Now love makes sense in a lot of ways. If a mother didn't love her child, the child would die. In evolutionary contexts, this kind of love is a positively selected trait. The love between a man and a woman is what allows children to be born. Another positively selected trait. But other kinds of love just don't make sense at all.
The apostle Paul speaks of a very selfless love that "bears all things and endures all things." Now this kind of love is very bad for you. If you love like that, chances are, you'll hurt yourself deeply. It's painful and impractical. It doesn't make you live longer, and it doesn't make it easier for you to have a kid. By all biological means, this kind of love should not exist.[2]
But it does. And we consider it to be one of the greatest things in our lives. How could that possibly be?
Over the years I experienced glimpses of this very strange love that seemed to me as being
very unnatural. It made no sense in the context of my existing frameworks. I was very atheist during this time and I hated the foolishness of religion, but there was one thing I hated more than religion, and that was being wrong. Many things happened later, for which I don't have the time to share today, but I finally turned to Jesus as my Lord and Savior. Finally, this "problem of love" that I encountered wasn't so confusing anymore.

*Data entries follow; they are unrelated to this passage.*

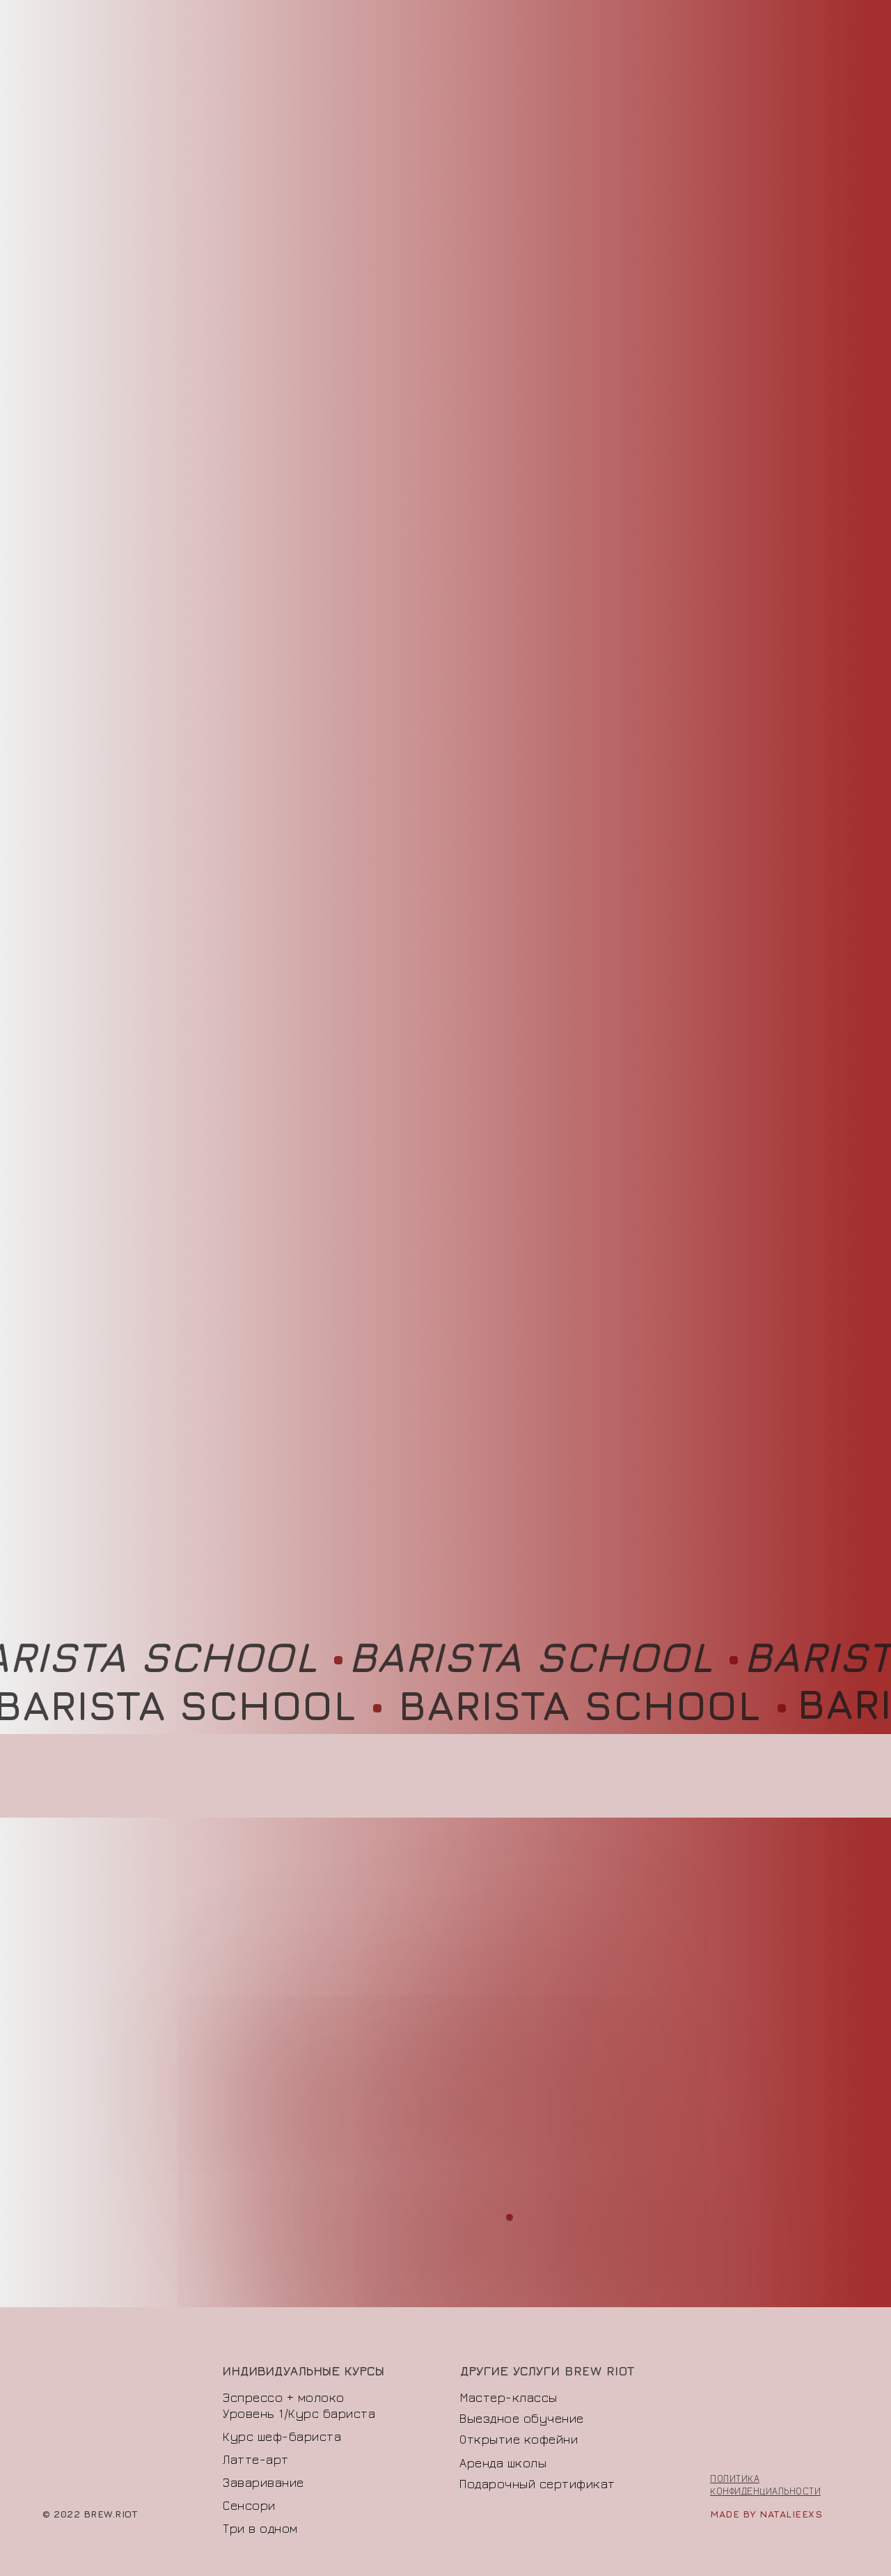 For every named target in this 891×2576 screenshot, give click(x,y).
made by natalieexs (766, 2514)
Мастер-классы (509, 2397)
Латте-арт (256, 2459)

You see, the love that the apostle Paul speaks of is one of the most unnatural things in our world. That's why we must find its source outside of our world. And that was the key to my paradigm shift. As Christians, we make sense of this very unnatural love by believing it comes from a very unnatural place: our very unnatural God. The apostle John writes: "Let us love one another, for love is from God. If we love one another, God abides in us and his love is perfected in us."

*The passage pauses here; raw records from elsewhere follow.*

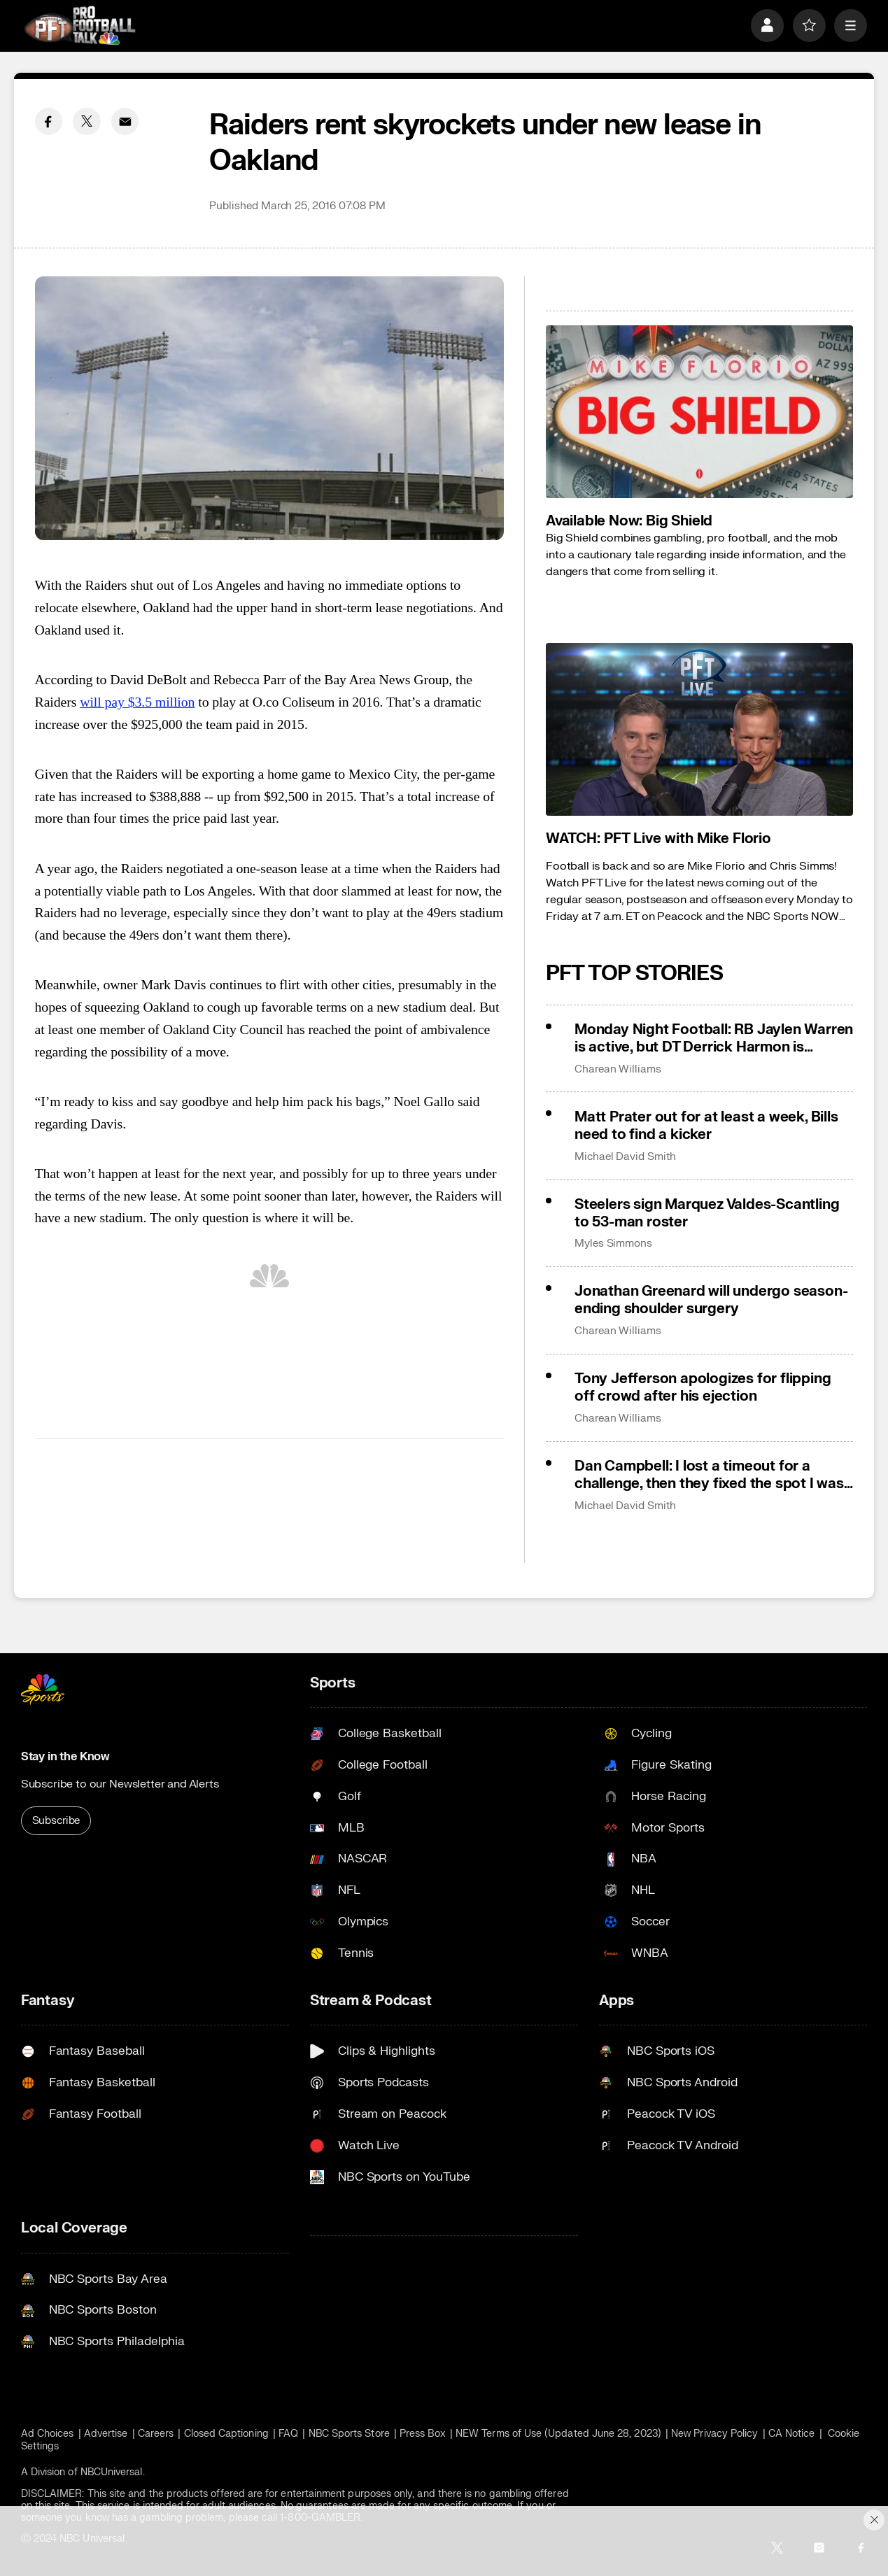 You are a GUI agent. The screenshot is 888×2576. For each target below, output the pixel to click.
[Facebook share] (49, 122)
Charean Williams (618, 1069)
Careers (156, 2434)
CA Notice (791, 2434)
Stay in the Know (65, 1757)
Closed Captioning (226, 2434)
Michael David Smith (625, 1156)
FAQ (288, 2434)
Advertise (106, 2434)
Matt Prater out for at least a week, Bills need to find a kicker (706, 1125)
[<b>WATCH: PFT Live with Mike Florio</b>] (699, 729)
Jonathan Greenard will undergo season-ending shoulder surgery (711, 1299)
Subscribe (56, 1820)
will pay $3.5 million (137, 701)
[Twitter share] (87, 122)
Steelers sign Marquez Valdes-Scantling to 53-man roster (707, 1213)
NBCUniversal (111, 2472)
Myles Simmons (613, 1243)
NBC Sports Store (349, 2434)
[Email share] (125, 122)
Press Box (423, 2434)
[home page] (80, 25)
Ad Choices (47, 2434)
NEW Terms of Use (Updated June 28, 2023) (558, 2434)
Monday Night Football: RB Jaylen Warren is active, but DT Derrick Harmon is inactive (714, 1038)
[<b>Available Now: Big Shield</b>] (699, 411)
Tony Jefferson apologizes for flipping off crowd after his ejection (703, 1387)
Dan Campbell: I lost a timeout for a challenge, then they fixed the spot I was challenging (709, 1474)
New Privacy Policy (714, 2434)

I hope today can be a celebration of this beautiful love, both through our love for one another and God's love for us.
[1] This concept was introduced by Thomas Kuhn in
The Structure of Scientific Revolutions (1962).

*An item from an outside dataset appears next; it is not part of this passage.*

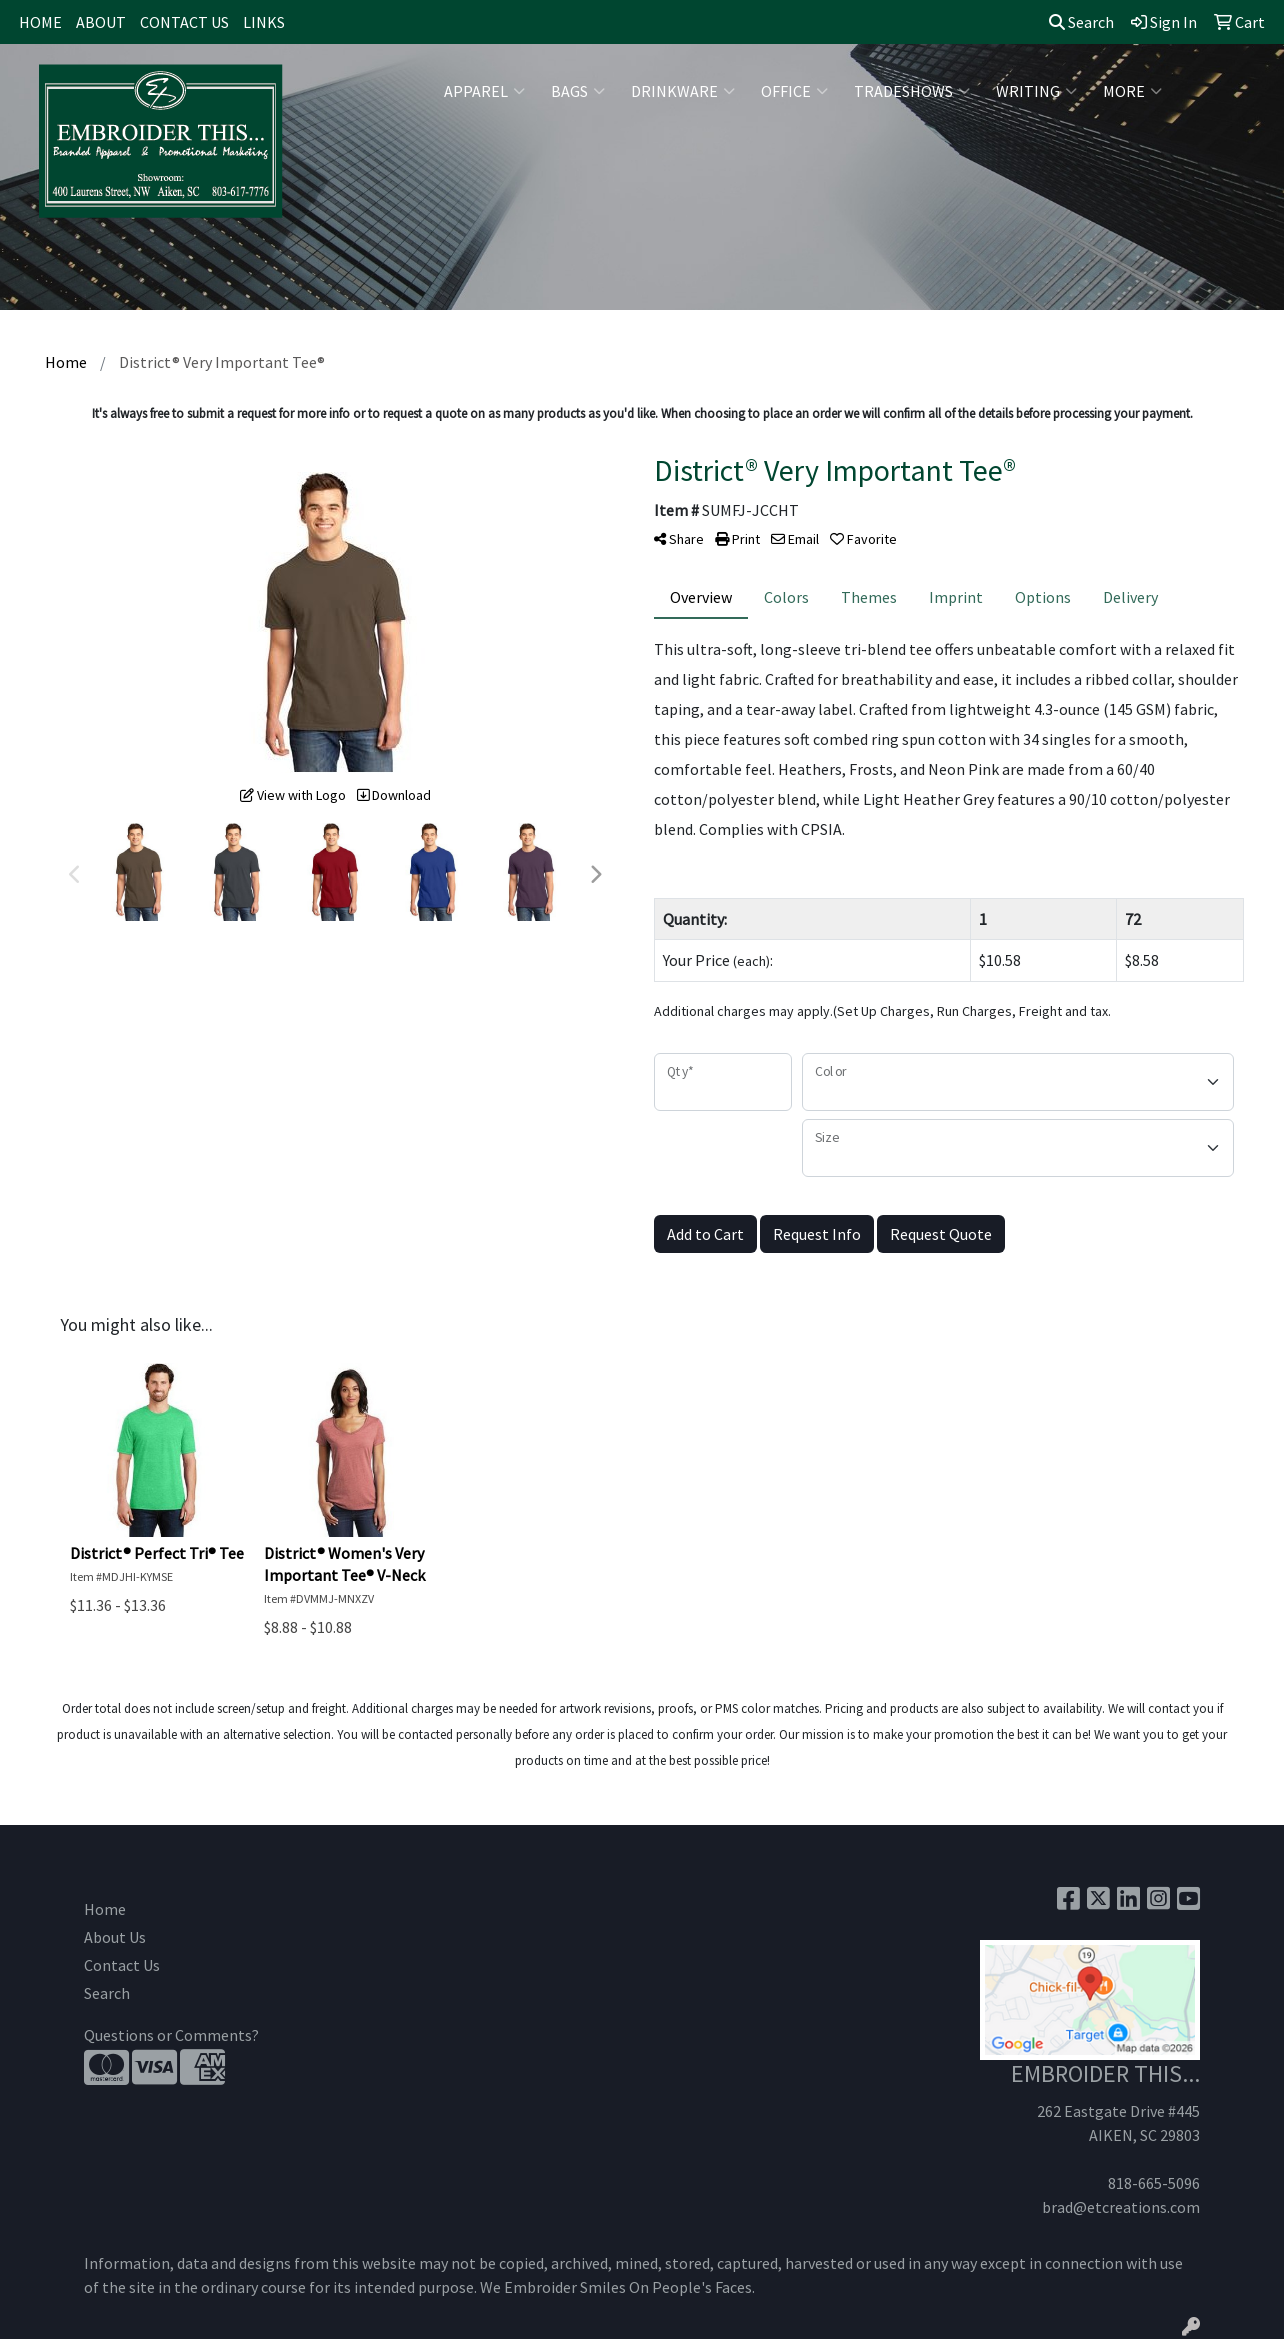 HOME (40, 22)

[2] Although I came to this conclusion independently, it is no surprise that similar ideas can be found elsewhere, especially in the writings of C. S. Lewis. There is, of course, the argument from morality made in
Mere Christianity, but there is also this very intriguing passage about "friendship-love" in
The Four Loves:
"Friendship is—in a sense not at all derogatory to it—the least natural of loves; the least instinctive, organic, biological, gregarious and necessary. It has least commerce with our nerves; there is nothing throaty about it; nothing that quickens the pulse or turns you red and pale. It is essentially between individuals; the moment two men are friends they have in some degree drawn apart together from the herd. Without Eros none of us would have been begotten and without Affection none of us would have been reared; but we can live and breed without Friendship. The species, biologically considered, has no need of it. ...
"This (so to call it) 'non-natural' quality in Friendship goes far to explain why it was exalted in ancient and medieval times and has come to be made light of in our own. ... Affection and Eros were too obviously connected with our nerves, too obviously shared with the brutes. You could feel these tugging at your guts and fluttering in your diaphragm. But in Friendship—in that luminous, tranquil, rational world of relationships freely chosen—you got away from all that. This alone, of all the loves, seemed to raise you to the level of gods or angels."